Running Simulation with Hyperthreading Doubles Runtime

Running simulation with hyperthreading doubles runtime

Maybe the context switches produce more overhead, caused by 6 massivly calculating processes and only 4 real cores. If the processes compete for the cpu-ressources, they may use inefficient the cpu-caches.

If you only enable 4 instead of 6 core, what's the result?

Understanding software parallelization on a linux workstation

If you have 8 cpu threads available, and your programs consume 100% of a single CPU, it does not make sense to run more than 8 programs at a time.

If your programs are multi-threaded, then you may want to have fewer than 8 processes running at a time. If your programs occasionally use less than 100% of a single CPU (perhaps if they're waiting for IO), then you may want to run more than 8 processes at a time.

Even if the process limit for your user is extremely high, other resources could be exhausted much sooner - for instance, RAM. If you launch 200 processes and they exhaust RAM, then the operating system will respond by satisfying requests for RAM by swapping out some other process's RAM to disk; and now the computer needlessly crawls to a halt because 200 processes are waiting on IO to get their memory back from disk, only to have it be written out again because some other process wants to run.
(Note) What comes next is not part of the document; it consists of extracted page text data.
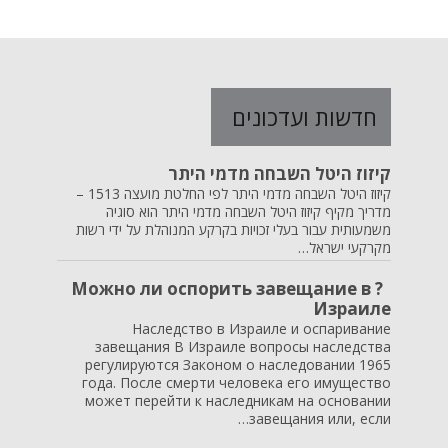
חדשות ועדכונים
קיזוז היטל השבחה מדמי היתר
קיזוז היטל השבחה מדמי היתר לפי החלטת מועצה 1513 –
מדריך מקיף קיזוז היטל השבחה מדמי היתר הוא סוגיה
משמעותית עבור בעלי זכויות בקרקע המנוהלת על ידי רשות
מקרקעי ישראל…
? Можно ли оспорить завещание в
Израиле
Наследство в Израиле и оспаривание
завещания В Израиле вопросы наследства
регулируются Законом о наследовании 1965
года. После смерти человека его имущество
может перейти к наследникам на основании
завещания или, если…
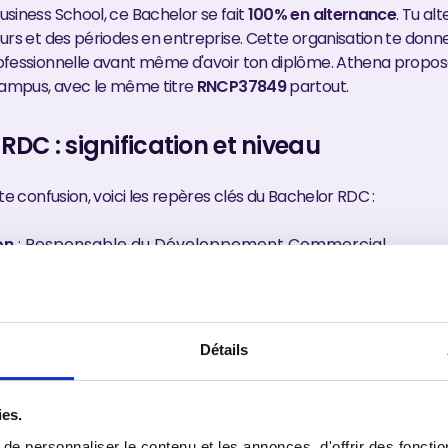
siness School, ce Bachelor se fait
100% en alternance
. Tu al
urs et des périodes en entreprise. Cette organisation te donne
fessionnelle avant même d'avoir ton diplôme. Athena propos
campus, avec le même titre
RNCP37849
partout.
RDC : signification et niveau
te confusion, voici les repères clés du Bachelor RDC :
on
: Responsable du Développement Commercial.
c+3, niveau 6 au RNCP.
mois après un Bac+2.
lternance (contrat d'apprentissage ou de professionnalisa
sance
: titre reconnu par l'État.
Détails
r" indique un cycle de trois ans dans l'enseignement supérieur. I
nnée, puisque tu arrives déjà avec un Bac+2 en poche.
ies.
e personnaliser le contenu et les annonces, d'offrir des fonctio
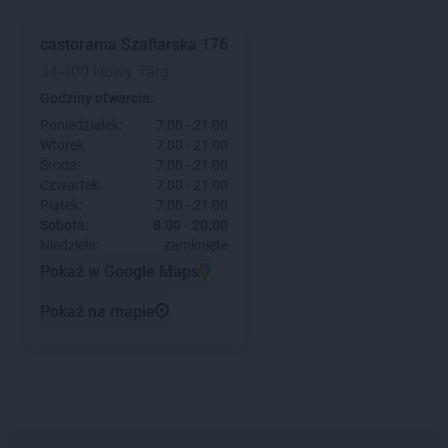
castorama
Szaflarska 176
34-400 Nowy Targ
Godziny otwarcia:
Poniedziałek:
7:00 - 21:00
Wtorek:
7:00 - 21:00
Środa:
7:00 - 21:00
Czwartek:
7:00 - 21:00
Piątek:
7:00 - 21:00
Sobota:
8:00 - 20:00
Niedziela:
zamknięte
Pokaż w Google Maps
Pokaż na mapie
This is called thrashing.

If your goal is to perform some batch computation, it does not make sense to load the computer any more than enough processes to keep all CPU cores at 100% utilization. Anything more is waste.

Edit - Clarification on terminology.

A single computer can have more than one CPU socket.
A single CPU can have more than one CPU core.
A single CPU core can support simultaneous execution of more than one stream of instructions. Hyperthreading is an example of this.
A stream of instructions is what we typically call a "thread", either in the context of the operating system, processes, or in the CPU.

So I could have a computer with 2 sockets, with each socket containing a 4-core CPU, where each of those CPUs supports hyperthreading and thus supports two threads per core.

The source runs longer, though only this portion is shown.